The report recommends that desktop studies, now referred to “assessments in lieu of tests” [desktop studies] should only be carried out by test houses certified to carry out full-scale tests of cladding systems to test standard BS8414, the standard on which desktop studies are based. As the BRE is the only test house in the UK with the facilities to carry out tests to BS8414 this could restrict capacity to carry out the assessments.

Hackitt said her recommendations meant more product tests would be needed and said more test houses should be established and certified

Recommendations on product testing

 

Recommendation 7.1

a. A clearer, more transparent and more effective specification and testing regime of construction products must be developed. This should include products as they are put together as part of a system.

b. Clear statements on what systems products can and cannot be used for should be developed and their use made essential. This should ensure significantly reduced scope for substitution of any products used in a system without further full testing. Until such time, manufacturers should ensure that they adhere to the current limitations set out in classification reports in the current regime.

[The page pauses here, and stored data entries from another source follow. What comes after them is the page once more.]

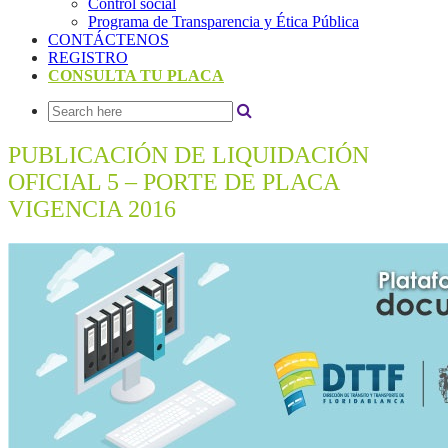
Control social
Programa de Transparencia y Ética Pública
CONTÁCTENOS
REGISTRO
CONSULTA TU PLACA
PUBLICACIÓN DE LIQUIDACIÓN
OFICIAL 5 – PORTE DE PLACA
VIGENCIA 2016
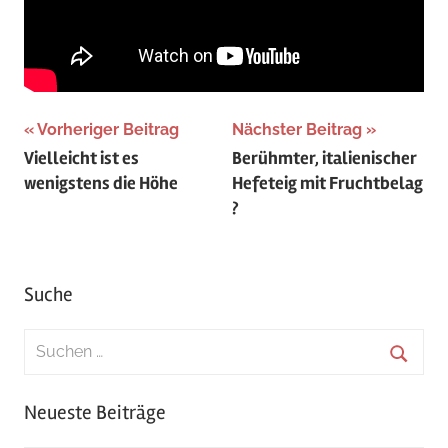
Beitragsnavigation
Vorheriger Beitrag
Nächster Beitrag
Vielleicht ist es
Berühmter, italienischer
wenigstens die Höhe
Hefeteig mit Fruchtbelag
?
Suche
Suchen
nach:
Suche
Neueste Beiträge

c. The scope of testing, the application of products in systems, and the resulting implications must be more clearly communicated in plain, consistent, nontechnical language.

 

Recommendation 7.2

a. Manufacturers must retest products that are critical to the safety of HRRBs at least every three years. Manufacturers should consider the need to test more frequently, focusing especially on the testing of products as they operate in systems rather than individual elements.

b. The testing of products that are critical to the safety of HRRBs should be subject to independent third party certification.

c. The introduction of the JCA [Joint Competent Authority] should drive the introduction of reactive testing when particular issues of concern arise regarding products installed that are critical to the safety of HRRBs.

d. Additional test houses should be established and certified.

e. All test houses should produce an annual report providing summary details of tests carried out and the number of passes and failures reported.